Pick each line that has "Trastornos" out of the records.

^^^^^^^^

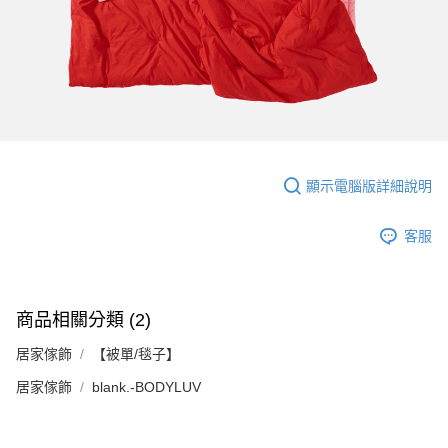
顯示電腦版詳細說明
客服
商品相關分類 (2)
居家傢飾
【被單/毯子】
居家傢飾
blank.-BODYLUV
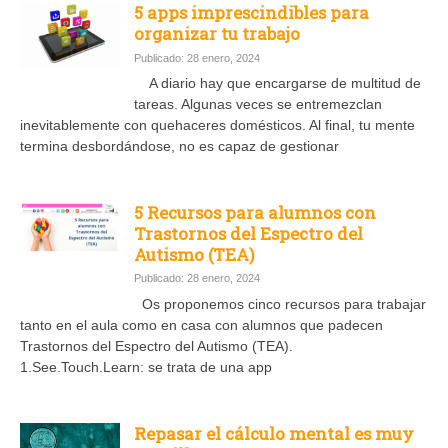
5 apps imprescindibles para
organizar tu trabajo
Publicado: 28 enero, 2024
A diario hay que encargarse de multitud de
tareas. Algunas veces se entremezclan
inevitablemente con quehaceres domésticos. Al final, tu mente
termina desbordándose, no es capaz de gestionar
5 Recursos para alumnos con
Trastornos del Espectro del
Autismo (TEA)
Publicado: 28 enero, 2024
Os proponemos cinco recursos para trabajar
tanto en el aula como en casa con alumnos que padecen
Trastornos del Espectro del Autismo (TEA).
1.See.Touch.Learn: se trata de una app
Repasar el cálculo mental es muy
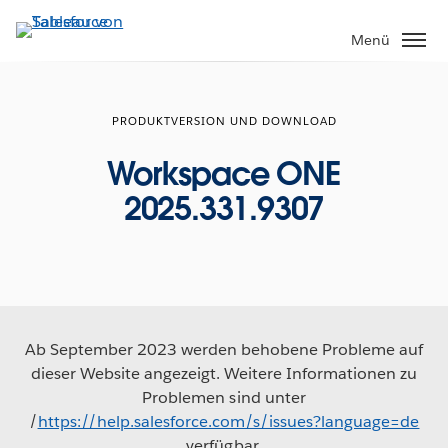
Direkt
zum
Menü
Inhalt
PRODUKTVERSION UND DOWNLOAD
Workspace ONE
2025.331.9307
Ab September 2023 werden behobene Probleme auf
dieser Website angezeigt. Weitere Informationen zu
Problemen sind unter
/
https://help.salesforce.com/s/issues?language=de
verfügbar.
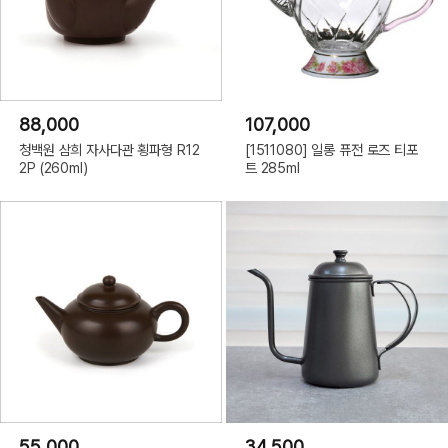
88,000
107,000
청백원 삼희 자사다관 횡파형 R12
[1511080] 일롱 퓨전 로즈 티포
2P (260ml)
트 285ml
55,000
34,500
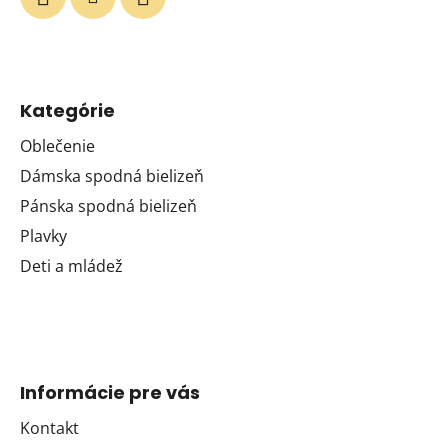
Kategórie
Oblečenie
Dámska spodná bielizeň
Pánska spodná bielizeň
Plavky
Deti a mládež
Informácie pre vás
Kontakt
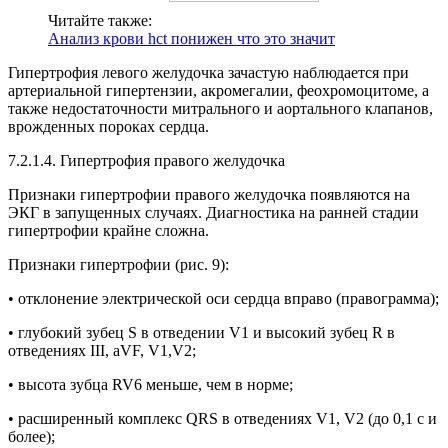
Читайте также:
Анализ крови hct понижен что это значит
Гипертрофия левого желудочка зачастую наблюдается при
артериальной гипертензии, акромегалии, феохромоцитоме, а
также недостаточности митрального и аортального клапанов,
врожденных пороках сердца.
7.2.1.4. Гипертрофия правого желудочка
Признаки гипертрофии правого желудочка появляются на
ЭКГ в запущенных случаях. Диагностика на ранней стадии
гипертрофии крайне сложна.
Признаки гипертрофии (рис. 9):
• отклонение электрической оси сердца вправо (правограмма);
• глубокий зубец S в отведении V1 и высокий зубец R в
отведениях III, aVF, V1,V2;
• высота зубца RV6 меньше, чем в норме;
• расширенный комплекс QRS в отведениях V1, V2 (до 0,1 с и
более);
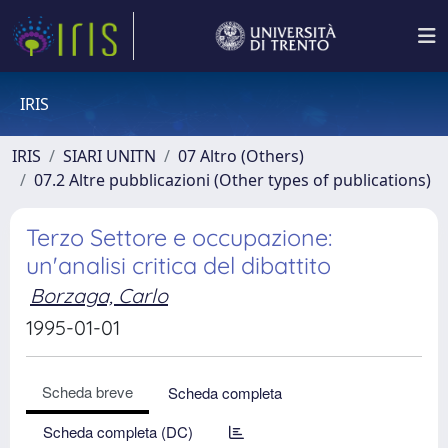
IRIS
IRIS
SIARI UNITN
07 Altro (Others)
07.2 Altre pubblicazioni (Other types of publications)
Terzo Settore e occupazione:
un'analisi critica del dibattito
Borzaga, Carlo
1995-01-01
Scheda breve
Scheda completa
Scheda completa (DC)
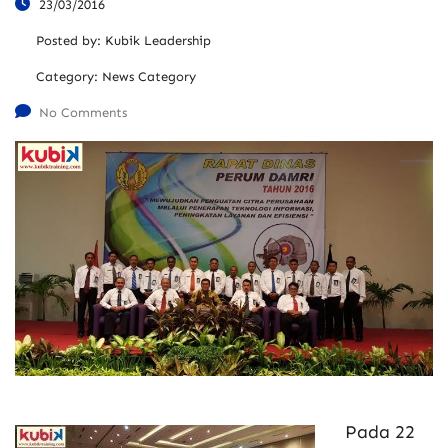
23/03/2016
Posted by:
Kubik Leadership
Category:
News Category
No Comments
Pada 22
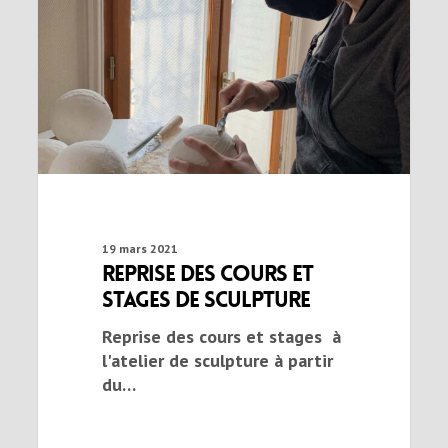
19 mars 2021
Reprise des cours et
stages de sculpture
Reprise des cours et stages à
l'atelier de sculpture à partir
du…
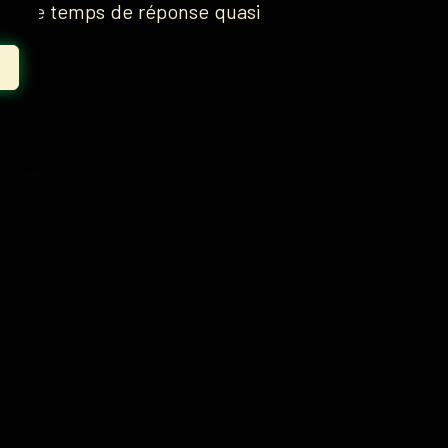
z
et le temps de réponse quasi
.
.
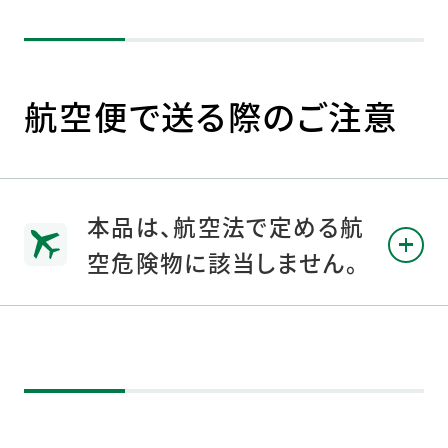
航空便で送る際のご注意
本品は、航空法で定める航
空危険物に該当しません。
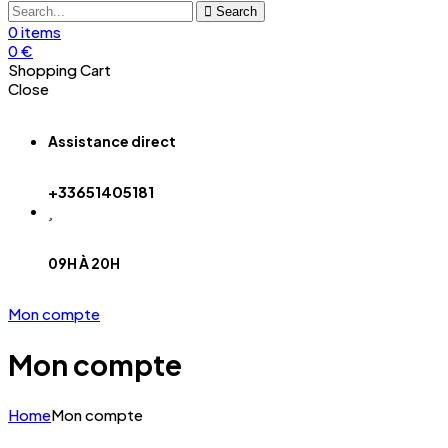
Search
0
items
0
€
Shopping Cart
Close
Assistance direct
+33651405181
09H À 20H
Mon compte
Mon compte
Home
Mon compte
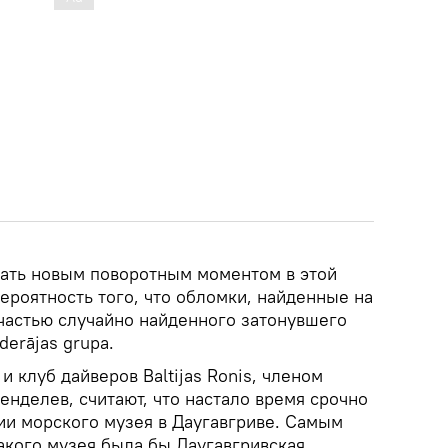
тать новым поворотным моментом в этой
ероятность того, что обломки, найденные на
 частью случайно найденного затонувшего
derājas grupa.
и клуб дайверов Baltijas Ronis, членом
нделев, считают, что настало время срочно
ии морского музея в Даугавгриве. Самым
кого музея была бы Даугавгривская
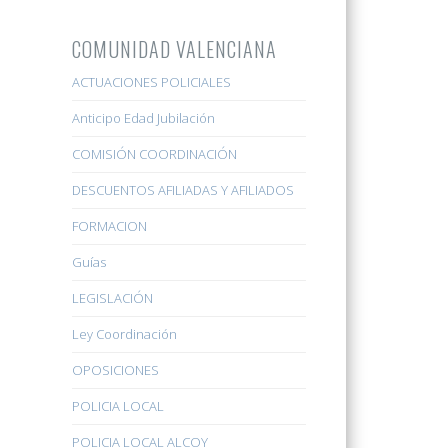
COMUNIDAD VALENCIANA
ACTUACIONES POLICIALES
Anticipo Edad Jubilación
COMISIÓN COORDINACIÓN
DESCUENTOS AFILIADAS Y AFILIADOS
FORMACION
Guías
LEGISLACIÓN
Ley Coordinación
OPOSICIONES
POLICIA LOCAL
POLICIA LOCAL ALCOY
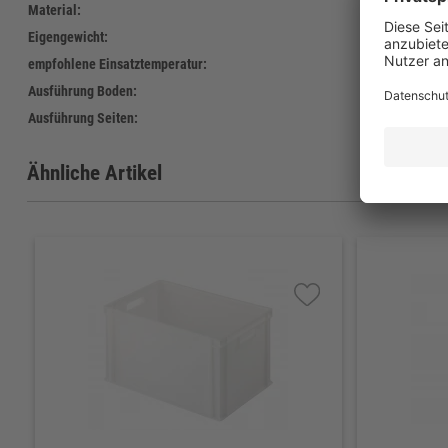
Material:
Polye
Eigengewicht:
1.032 
empfohlene Einsatztemperatur:
-30°C 
Ausführung Boden:
gesch
Ausführung Seiten:
gesch
Ähnliche Artikel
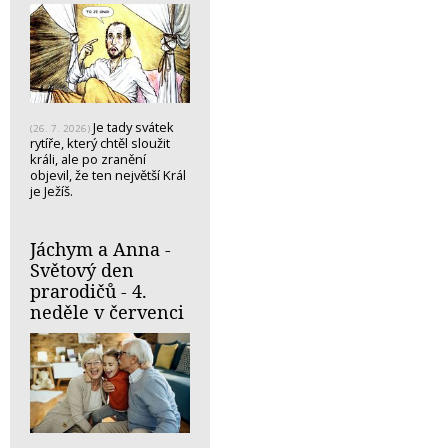
Je tady svátek
(26. 7. 2026)
rytíře, který chtěl sloužit
králi, ale po zranění
objevil, že ten největší Král
je Ježíš.
Jáchym a Anna -
Světový den
prarodičů - 4.
neděle v červenci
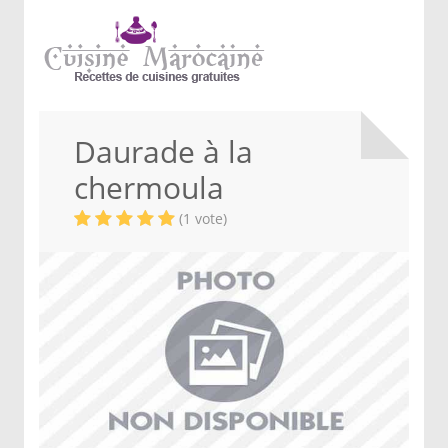
Daurade à la
chermoula
(1 vote)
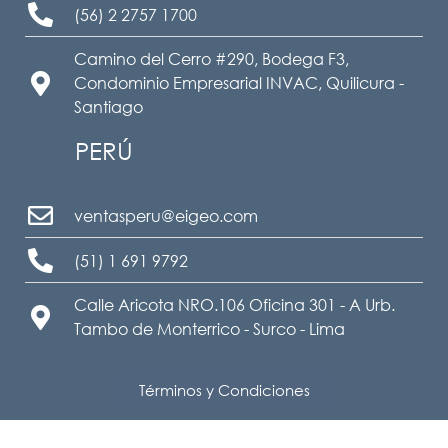
(56) 2 2757 1700
Camino del Cerro #290, Bodega F3,
Condominio Empresarial INVAC, Quilicura -
Santiago
PERÚ
ventasperu@eigeo.com
(51) 1 691 9792
Calle Aricota NRO.106 Oficina 301 - A Urb.
Tambo de Monterrico - Surco - Lima
Términos y Condiciones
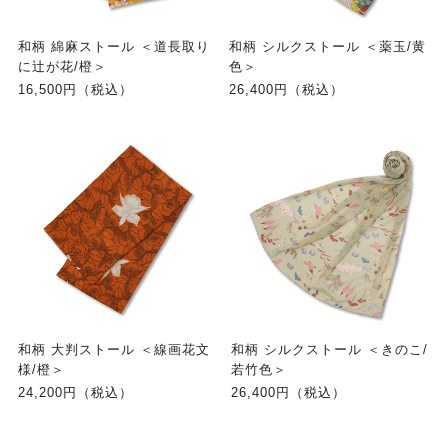
和柄 綿麻ストール ＜道長取り
和柄 シルクストール ＜薬玉/黄
に辻が花/橙＞
色＞
16,500円（税込）
26,400円（税込）
和柄 大判ストール ＜線画花文
和柄 シルクストール ＜きのこ/
様/橙＞
若竹色＞
24,200円（税込）
26,400円（税込）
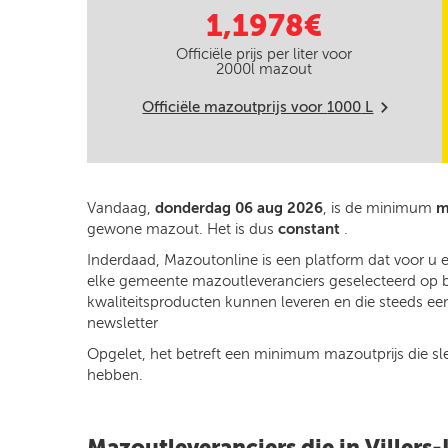
1,1978€
Officiële prijs per liter voor
2000
l mazout
Officiële mazoutprijs voor
1000
L
m
Vandaag,
donderdag 06 aug 2026
, is de minimum
m
gewone mazout. Het is dus
constant
.
Inderdaad, Mazoutonline is een platform dat voor u e
elke gemeente mazoutleveranciers geselecteerd op basi
kwaliteitsproducten kunnen leveren en die steeds een
newsletter
Opgelet, het betreft een minimum mazoutprijs die slech
hebben.
Mazoutleveranciers die in Villers-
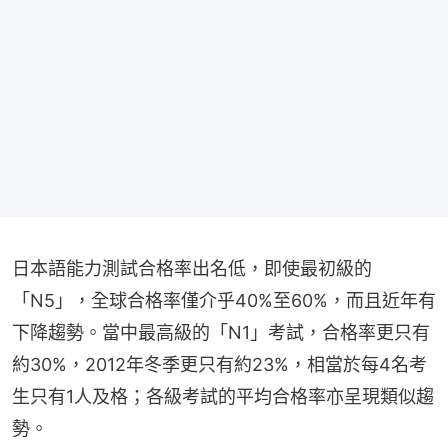
日本語能力測試合格率出名低，即使最初級的
「N5」，全球合格率僅介乎40%至60%，而且近年有
下降趨勢。當中最高級的「N1」考試，合格率更只有
約30%，2012年冬季更只有約23%，相當於每4名考
生只有1人及格；各級考試的平均合格率亦呈現類似趨
勢。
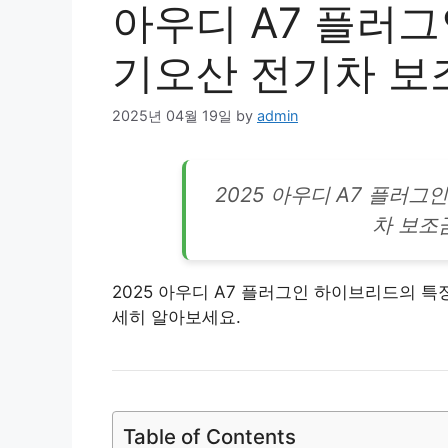
아우디 A7 플러그
기오산 전기차 보
2025년 04월 19일
by
admin
2025 아우디 A7 플러그
차
보조금
2025 아우디 A7 플러그인 하이브리드의 특
세히 알아보세요.
Table of Contents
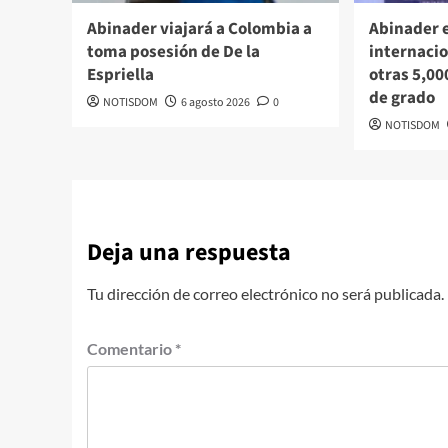
Abinader viajará a Colombia a
Abinader 
toma posesión de De la
internacio
Espriella
otras 5,00
de grado
NOTISDOM
6 agosto 2026
0
NOTISDOM
Deja una respuesta
Tu dirección de correo electrónico no será publicada.
Comentario
*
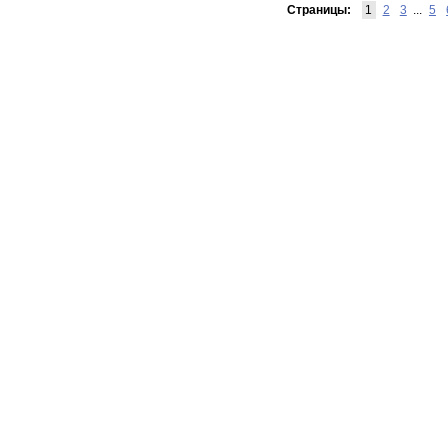
Страницы:
1
2
3
...
5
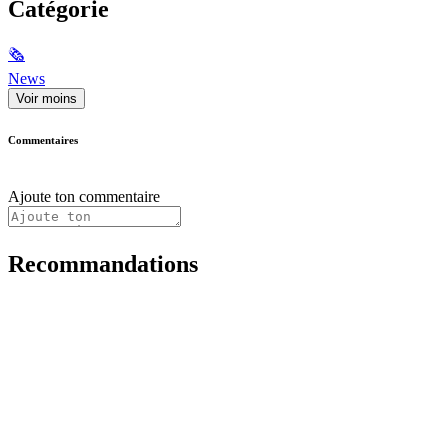
Catégorie
🗞
News
Voir moins
Commentaires
Ajoute ton commentaire
Recommandations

^^^^^^^^

TASK SOLUTION:
Trastornos del Espectro del
Trastornos del Espectro del Autismo (TEA).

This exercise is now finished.